> **Problem requirements**
Here are some records; copy every line that holds the word "infectie".
────────────────────
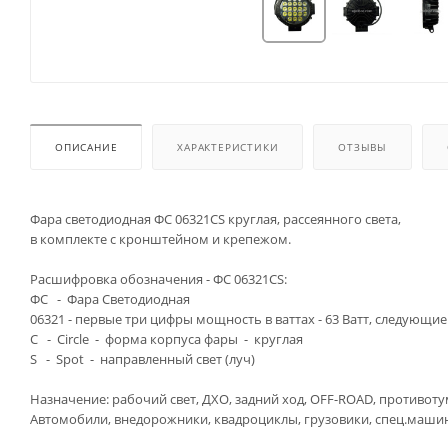
ОПИСАНИЕ
ХАРАКТЕРИСТИКИ
ОТЗЫВЫ
Фара светодиодная ФС 06321CS круглая, рассеянного света,
в комплекте с кронштейном и крепежом.
Расшифровка обозначения - ФС 06321CS:
ФС - Фара Светодиодная
06321 - первые три цифры мощность в ваттах - 63 Ватт, следующие
C - Circle - форма корпуса фары - круглая
S - Spot - направленный свет (луч)
Назначение: рабочий свет, ДХО, задний ход, OFF-ROAD, противот
Автомобили, внедорожники, квадроциклы, грузовики, спец.машин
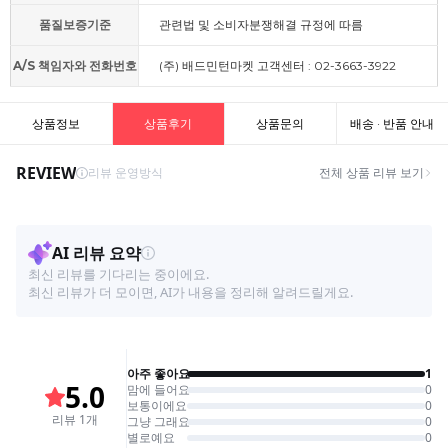
품질보증기준
관련법 및 소비자분쟁해결 규정에 따름
A/S 책임자와 전화번호
(주) 배드민턴마켓 고객센터 : 02-3663-3922
상품정보
상품후기
상품문의
배송 · 반품 안내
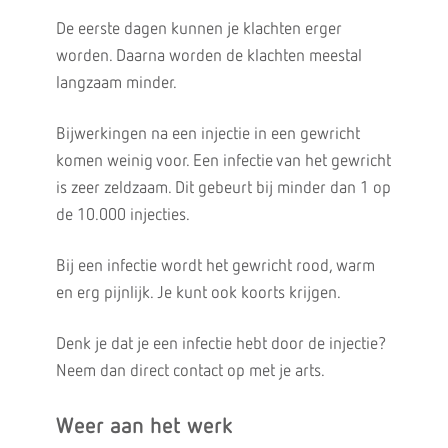
De eerste dagen kunnen je klachten erger
worden. Daarna worden de klachten meestal
langzaam minder.
Bijwerkingen na een injectie in een gewricht
komen weinig voor. Een infectie van het gewricht
is zeer zeldzaam. Dit gebeurt bij minder dan 1 op
de 10.000 injecties.
Bij een infectie wordt het gewricht rood, warm
en erg pijnlijk. Je kunt ook koorts krijgen.
Denk je dat je een infectie hebt door de injectie?
Neem dan direct contact op met je arts.
Weer aan het werk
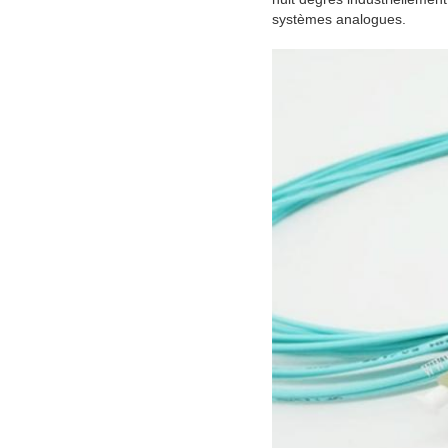
systèmes analogues.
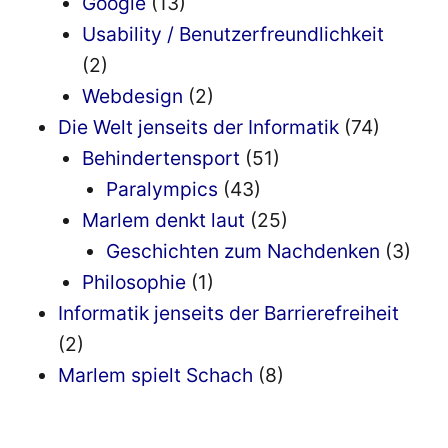
Google
(13)
Usability / Benutzerfreundlichkeit
(2)
Webdesign
(2)
Die Welt jenseits der Informatik
(74)
Behindertensport
(51)
Paralympics
(43)
Marlem denkt laut
(25)
Geschichten zum Nachdenken
(3)
Philosophie
(1)
Informatik jenseits der Barrierefreiheit
(2)
Marlem spielt Schach
(8)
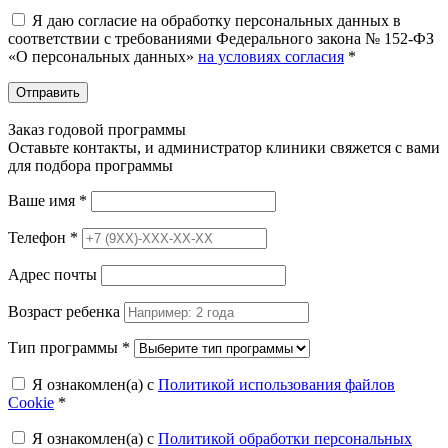
Я даю согласие на обработку персональных данных в
соответствии с требованиями Федерального закона № 152-ФЗ
«О персональных данных»
на условиях согласия
*
Отправить
Заказ годовой программы
Оставьте контакты, и администратор клиники свяжется с вами
для подбора программы
Ваше имя
*
Телефон
*
Адрес почты
Возраст ребенка
Тип программы
*
Я ознакомлен(а) с
Политикой использования файлов
Cookie
*
Я ознакомлен(а) с
Политикой обработки персональных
────────────────────
> **Task solution**
komen weinig voor. Een infectie van het gewricht
Bij een infectie wordt het gewricht rood, warm
Denk je dat je een infectie hebt door de injectie?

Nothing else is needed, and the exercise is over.